The language does not expose first-class references, so iterator design avoids storing borrowed references in user-visible iterator objects.

for Forms

  • for (collection) |x| { ... }
    • Plain binder |x| is a read-only view of each element.
  • for (collection) |&x| { ... }
    • Mutable-borrow binder |&x| follows &T semantics (exclusive mutable borrow per iteration).
  • for (<-collection) |x| { ... }
    • Consuming traversal form; <-collection invalidates the named collection binding.
    • Elements are yielded to x using the normal plain-binder read-only view semantics.

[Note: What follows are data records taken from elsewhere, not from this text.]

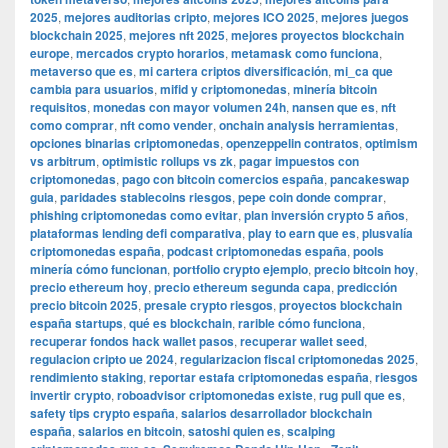
2025
,
mejores auditorias cripto
,
mejores ICO 2025
,
mejores juegos
blockchain 2025
,
mejores nft 2025
,
mejores proyectos blockchain
europe
,
mercados crypto horarios
,
metamask como funciona
,
metaverso que es
,
mi cartera criptos diversificación
,
mi_ca que
cambia para usuarios
,
mifid y criptomonedas
,
minería bitcoin
requisitos
,
monedas con mayor volumen 24h
,
nansen que es
,
nft
como comprar
,
nft como vender
,
onchain analysis herramientas
,
opciones binarias criptomonedas
,
openzeppelin contratos
,
optimism
vs arbitrum
,
optimistic rollups vs zk
,
pagar impuestos con
criptomonedas
,
pago con bitcoin comercios españa
,
pancakeswap
guia
,
paridades stablecoins riesgos
,
pepe coin donde comprar
,
phishing criptomonedas como evitar
,
plan inversión crypto 5 años
,
plataformas lending defi comparativa
,
play to earn que es
,
plusvalía
criptomonedas españa
,
podcast criptomonedas españa
,
pools
minería cómo funcionan
,
portfolio crypto ejemplo
,
precio bitcoin hoy
,
precio ethereum hoy
,
precio ethereum segunda capa
,
predicción
precio bitcoin 2025
,
presale crypto riesgos
,
proyectos blockchain
españa startups
,
qué es blockchain
,
rarible cómo funciona
,
recuperar fondos hack wallet pasos
,
recuperar wallet seed
,
regulacion cripto ue 2024
,
regularizacion fiscal criptomonedas 2025
,
rendimiento staking
,
reportar estafa criptomonedas españa
,
riesgos
invertir crypto
,
roboadvisor criptomonedas existe
,
rug pull que es
,
safety tips crypto españa
,
salarios desarrollador blockchain
españa
,
salarios en bitcoin
,
satoshi quien es
,
scalping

collection may be [T; N] or [T].

Normalization Rule

  • for (<-collection) |item| { ... } consumes collection and invalidates its binding.
  • for (collection) |<-item| { ... } is invalid; iteration does not move elements out directly.

Single-Form Principle

  • Redundant forms are disallowed to keep one canonical way to express behavior.
  • <- is valid on the iterable expression only for consuming traversal from a named collection.

Call Semantics

Index and Slice Access

  • xs[i] reads through a read-only view.
  • xs[a..b] produces a read-only slice view.
  • &xs[i] and &xs[a..b] request mutable borrows.
  • let x = place_expr and let &x = place_expr can bind references to fields/indexed items for the binding scope.
  • Local mutable borrows are checked for overlap: disjoint struct fields may coexist, while index/slice projections on the same root are conservatively treated as overlapping.
  • Copyable indexed elements may still be copied into owned locals or other owned contexts when required.
  • Plain slice views are not copied into owned values implicitly.

Argument Forms

  • f(x)
    • Valid for T (read-only view) and @T (owned copy).
  • f(&x)
    • Valid only when parameter type is &T.
  • f(<-x)
    • Explicit move into an owned parameter (@T), invalidating named binding x.
  • f(rvalue_expr)
    • For T, bare rvalues are borrowed for the duration of the call.
    • For @T, bare rvalues are passed as owned temporaries.

Parameter Mode Rules

For a parameter declared as T:

  • Passing f(x) borrows a read-only view.
  • Passing f(&x) or f(<-x) is invalid.
  • The callee cannot assign through the parameter binding.

For a parameter declared as &T:

  • Passing f(&x) creates a mutable borrow.
  • Other argument forms are invalid.

For a parameter declared as @T:

  • Passing f(x) copies into a fresh owned value.
  • Passing f(<-x) moves ownership and invalidates x.
  • Passing f(rvalue) moves the temporary into the callee.

<- exists only to invalidate named bindings; temporaries already have no source binding to invalidate.

Copy Strategy

Copyable heap aggregates (String, arrays, records) use eager copy semantics for = and owned argument copies.

Linear values cannot have aliases other than statically-checked borrows.

Storage and Runtime Model

Storage Model (v0.1)

Storage representation is an implementation detail, but the runtime should follow these rules.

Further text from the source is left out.